子どもの頃、いばらの道のりはまだ始まりに過ぎないことは知る由もなかった。振り返ってみると、結果的にいばらの道になったと思う。
また、いばらの道の経験を安易に後悔することは本質とずれている気がする。自分で選ぶことが大事だと私も感じているが、後悔というのはそもそも自分の選択への概念ではないだろうか。当時の私にも、そこから生まれた道のりにも、どこまで自分自身に選ぶ余地があったのかがよくわからない。人は自分の選択で学校に通うのだろうか?─だから、不登校を後悔するというと、問いがずれる。
はがゆいけれど人と違った仕方なさというのは、あまり伝わらないことが多い。またはそのポジティブでもネガティブでもないというところがどうしても伝わりにくい。私にも想像の外側にある物事はたくさんあるから、自分を顧みてそう思う。
いばらの道─大人になってからたまたまもらった言葉だが、今は勝手にその言葉を引き受けたい気がした。多分、そう思っているのは確かに私本人だと思うが、数年後、また別の気づきがある可能性は十分にある。

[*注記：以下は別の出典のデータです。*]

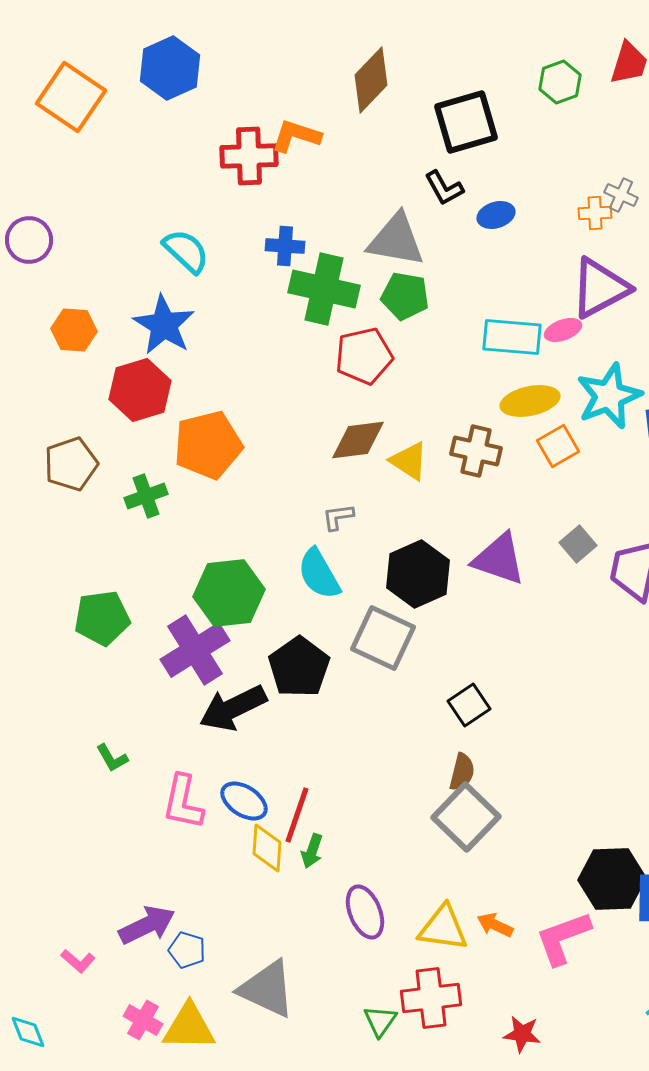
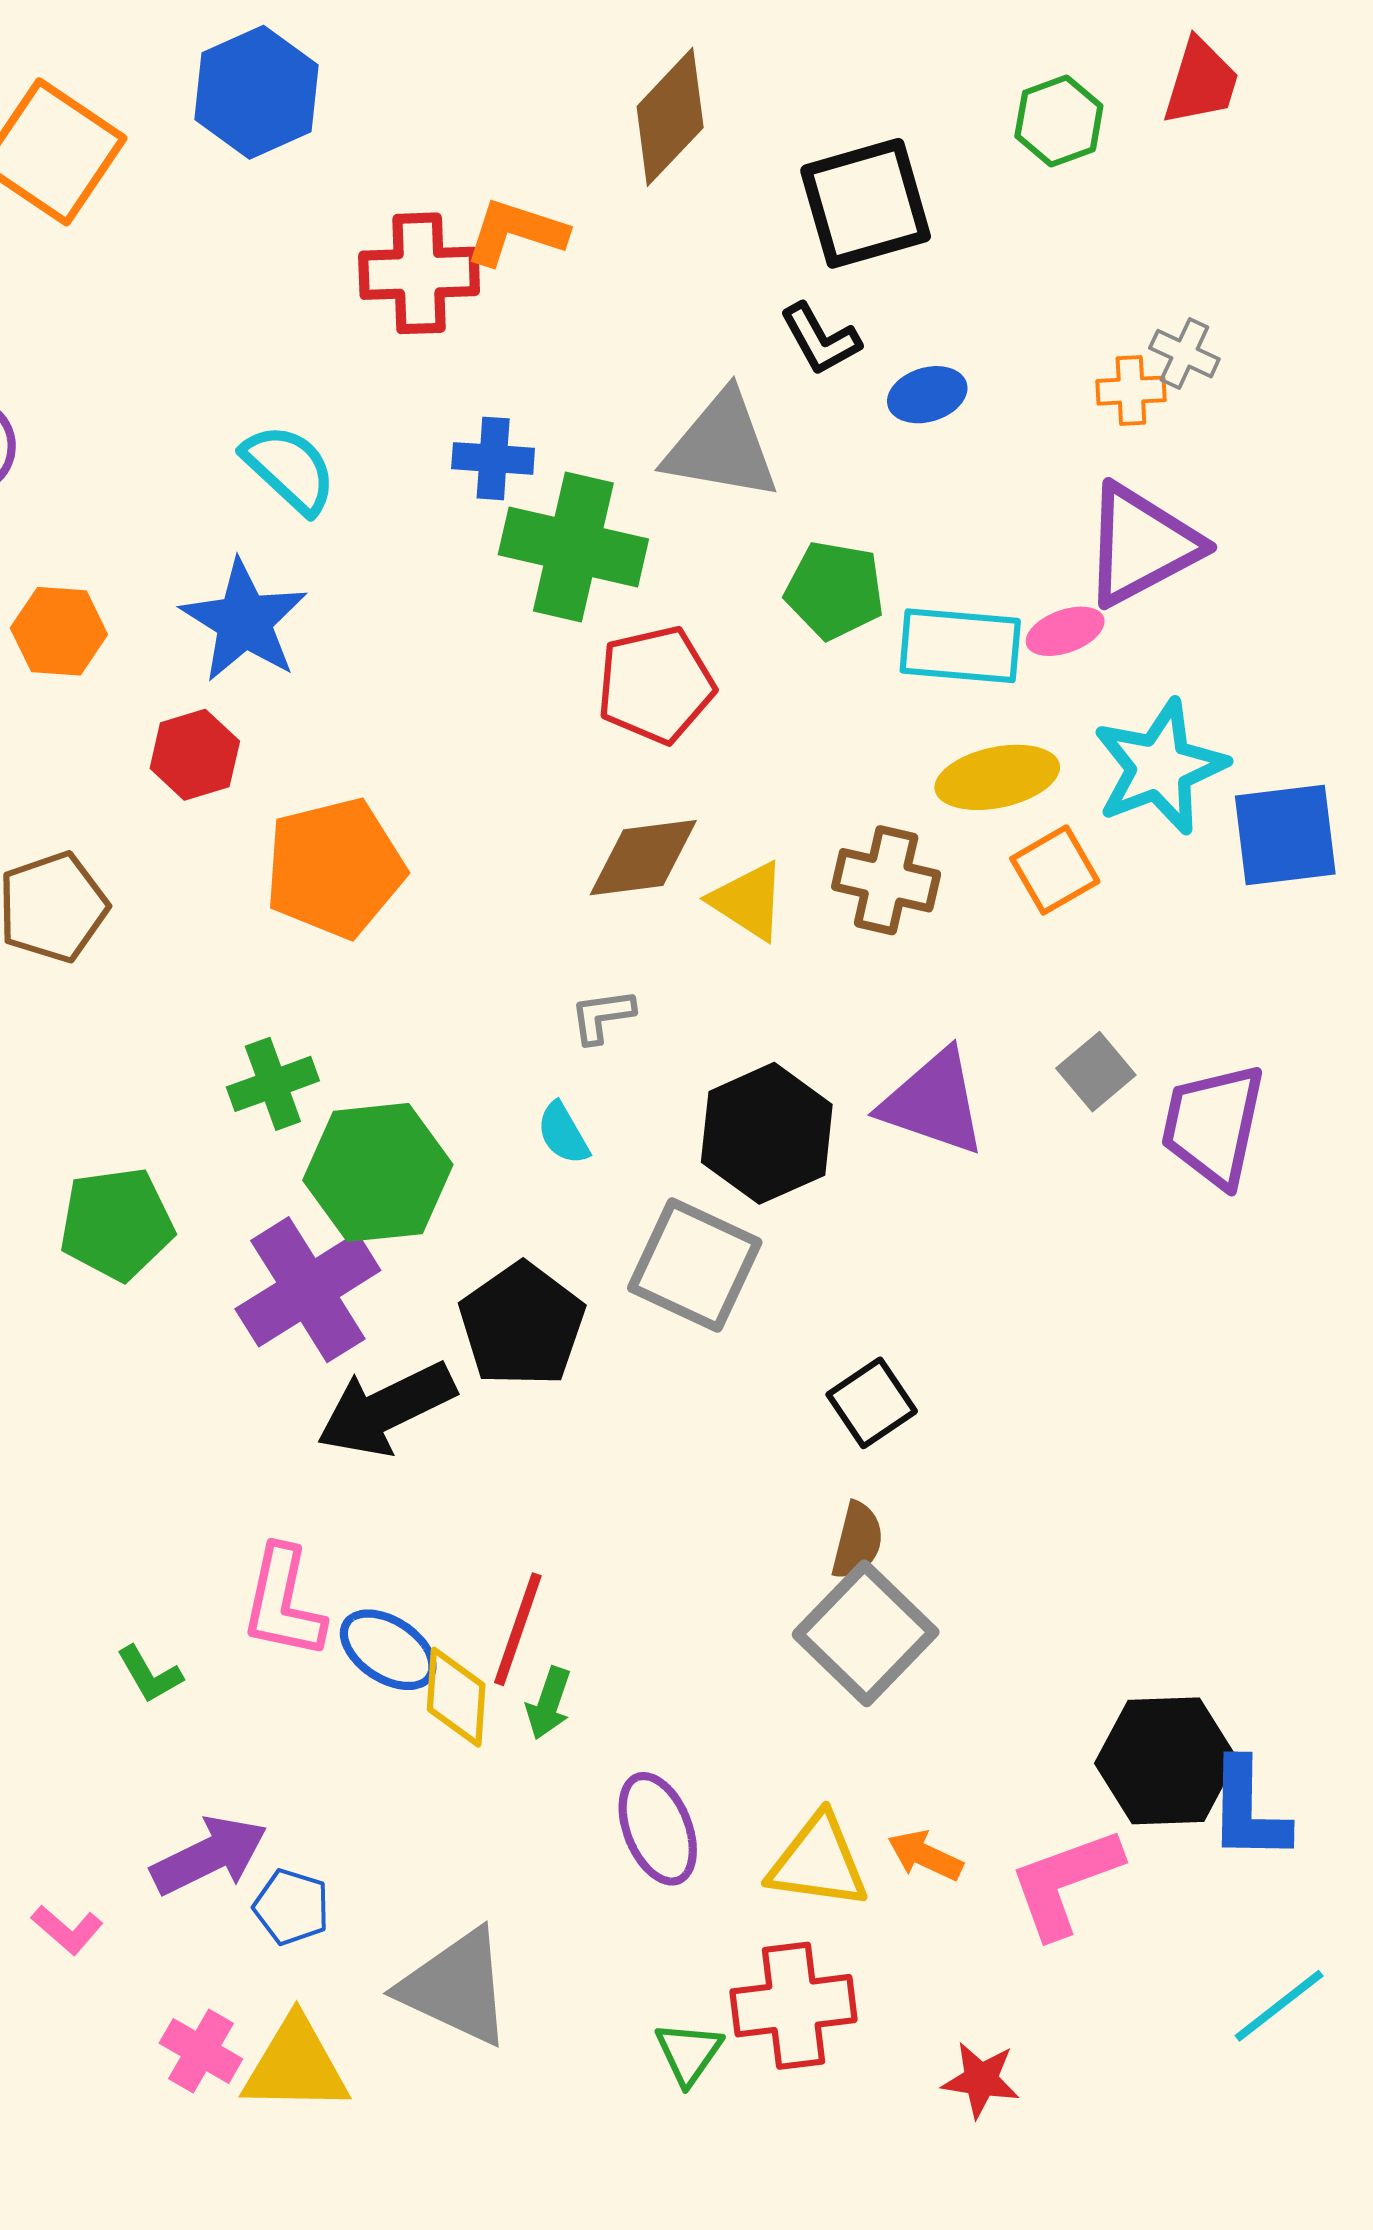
green pentagon: (405, 296) -> (835, 590), moved
red hexagon: (140, 390) -> (195, 755), size x0.7
green cross: (146, 496) -> (273, 1084), moved
cyan semicircle: (319, 574) -> (563, 1133), size x0.6
green L-shape: (112, 758) -> (150, 1674), moved
blue ellipse: (244, 801) -> (388, 1650), moved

人に不登校の経験を話すとき、その後の人生を伝える必要があるとき、相手がそれを理解する意欲がある人なのかは今でも少し気になる。ただし、私自身もその経験をどんなふうにも評価されたいわけではないから、人生の一例として、ごく自然に話しができると、違う経験をしてきた人と、今その場面では少しだけ通じ合えた気持ちになる。